J’avais pensé, quand Chanel avait sortis les premiers "Paris-x", que ce serait amusant s’ils tentaient le tour de force d’inscrire "Paris" trois fois sur leur étiquette. Je ne pensais pas qu’ils seraient aussi débiles. C’est comme les barrils que réussit à submerger le requin dans les Dents de la mer, ou les lames de rasoir : non, quand même, c’est trop, là... Et puis, si ! La caricature est toujours en retard sur l’imagination des créatifs marketing. Un jour on sortira un scotch "double malt", vous verrez.

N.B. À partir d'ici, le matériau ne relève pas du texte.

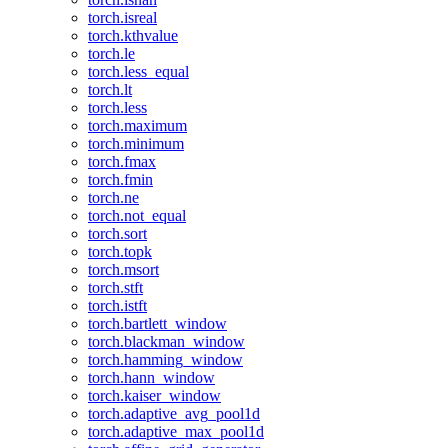
torch.isreal
torch.kthvalue
torch.le
torch.less_equal
torch.lt
torch.less
torch.maximum
torch.minimum
torch.fmax
torch.fmin
torch.ne
torch.not_equal
torch.sort
torch.topk
torch.msort
torch.stft
torch.istft
torch.bartlett_window
torch.blackman_window
torch.hamming_window
torch.hann_window
torch.kaiser_window
torch.adaptive_avg_pool1d
torch.adaptive_max_pool1d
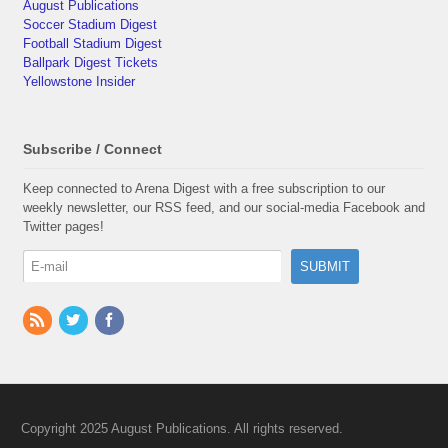
August Publications
Soccer Stadium Digest
Football Stadium Digest
Ballpark Digest Tickets
Yellowstone Insider
Subscribe / Connect
Keep connected to Arena Digest with a free subscription to our
weekly newsletter, our RSS feed, and our social-media Facebook and
Twitter pages!
Copyright 2025 August Publications. All rights reserved.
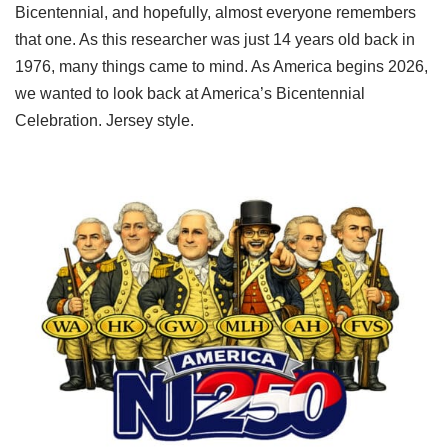
Bicentennial, and hopefully, almost everyone remembers
that one. As this researcher was just 14 years old back in
1976, many things came to mind. As America begins 2026,
we wanted to look back at America’s Bicentennial
Celebration. Jersey style.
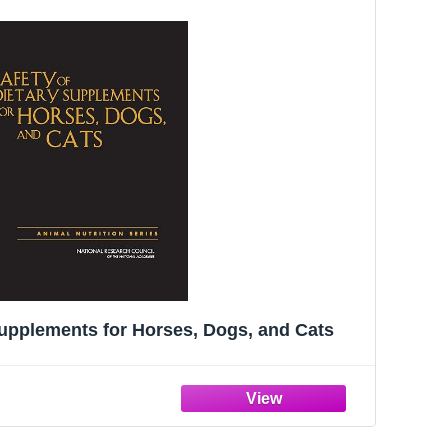
Supplements for Horses, Dogs, and Cats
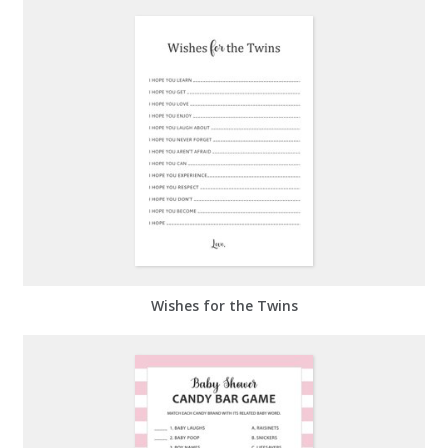
Wishes for the Twins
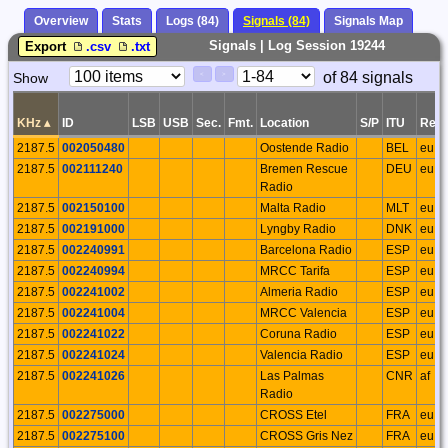
Overview
Stats
Logs (84)
Signals (84)
Signals Map
Signals | Log Session 19244
Export
.csv
.txt
Paging
Page
of 84 signals
Show
<
>
Controls
Control
KHz
▴
ID
LSB
USB
Sec.
Fmt.
Location
S/P
ITU
Regi
2187.5
002050480
Oostende Radio
BEL
eu
2187.5
002111240
Bremen Rescue
DEU
eu
Radio
2187.5
002150100
Malta Radio
MLT
eu
2187.5
002191000
Lyngby Radio
DNK
eu
2187.5
002240991
Barcelona Radio
ESP
eu
2187.5
002240994
MRCC Tarifa
ESP
eu
2187.5
002241002
Almeria Radio
ESP
eu
2187.5
002241004
MRCC Valencia
ESP
eu
2187.5
002241022
Coruna Radio
ESP
eu
2187.5
002241024
Valencia Radio
ESP
eu
2187.5
002241026
Las Palmas
CNR
af
Radio
2187.5
002275000
CROSS Etel
FRA
eu
2187.5
002275100
CROSS Gris Nez
FRA
eu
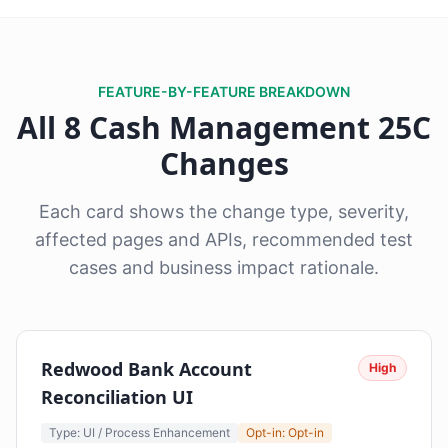
FEATURE-BY-FEATURE BREAKDOWN
All 8 Cash Management 25C
Changes
Each card shows the change type, severity,
affected pages and APIs, recommended test
cases and business impact rationale.
Redwood Bank Account
High
Reconciliation UI
Type: UI / Process Enhancement
Opt-in: Opt-in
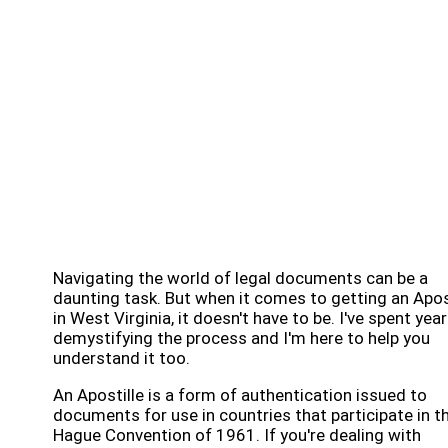
Navigating the world of legal documents can be a
daunting task. But when it comes to getting an Apos
in West Virginia, it doesn't have to be. I've spent yea
demystifying the process and I'm here to help you
understand it too.
An Apostille is a form of authentication issued to
documents for use in countries that participate in t
Hague Convention of 1961. If you're dealing with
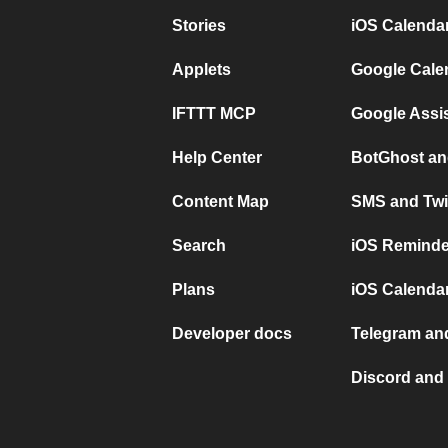
Stories
iOS Calenda
Applets
Google Cale
IFTTT MCP
Google Assi
Help Center
BotGhost an
Content Map
SMS and Twi
Search
iOS Reminde
Plans
iOS Calendar
Developer docs
Telegram and
Discord and 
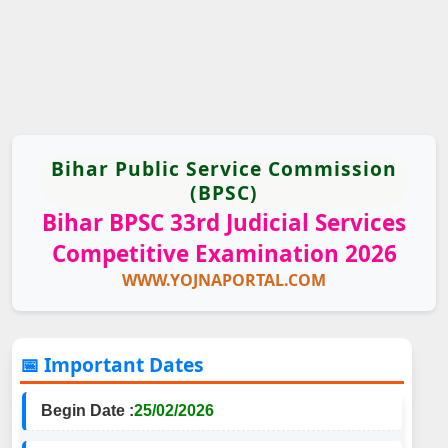
Bihar Public Service Commission
(BPSC)
Bihar BPSC 33rd Judicial Services
Competitive Examination 2026
WWW.YOJNAPORTAL.COM
📅 Important Dates
Begin Date :
25/02/2026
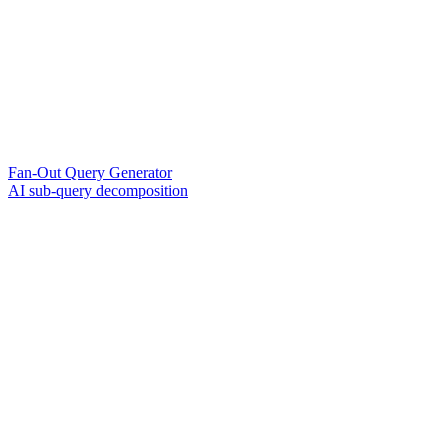
Fan-Out Query Generator
AI sub-query decomposition
?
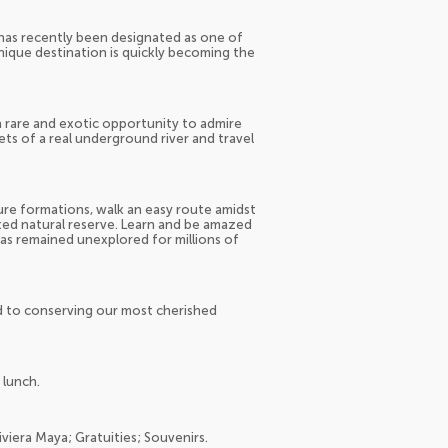
t has recently been designated as one of
unique destination is quickly becoming the
 a rare and exotic opportunity to admire
ts of a real underground river and travel
ture formations, walk an easy route amidst
cted natural reserve. Learn and be amazed
has remained unexplored for millions of
 to conserving our most cherished
 lunch.
iviera Maya; Gratuities; Souvenirs.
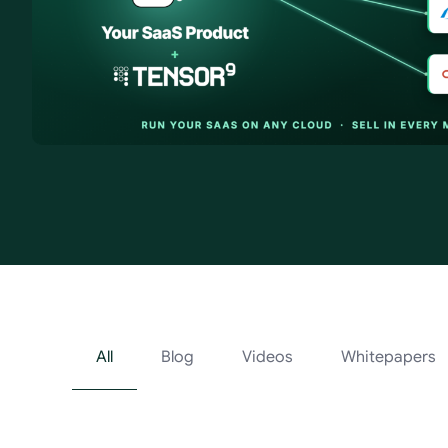
Tensor9 Resour
All
Blog
Videos
Whitepapers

Il doit y avoir une étude de marché quelque part qui montre une corrélation entre l’inscription "Paris" et les ventes, en parfumerie, cosmétique ou luxe. D’où Goutal Paris, anciennement Annick Goutal.
Quelle bouffonnerie d’associer un parfum à cette ville où on retient son souffle tous les 20 mètres. Gaz d’échappement, merde de chien, fast-food, pisse, bière vomie, clodos, poubelles de restos débordant de tripes de poiscaille, Marionnaud... Même la Seine daube. Par-dessus le marché, les boulangeries au fumet si séduisant disparaissent. C’est ça, Paname. Ils devraient l’appeler "Roissy-Galeries Lafayette", leur parfum à touristes vulgaires.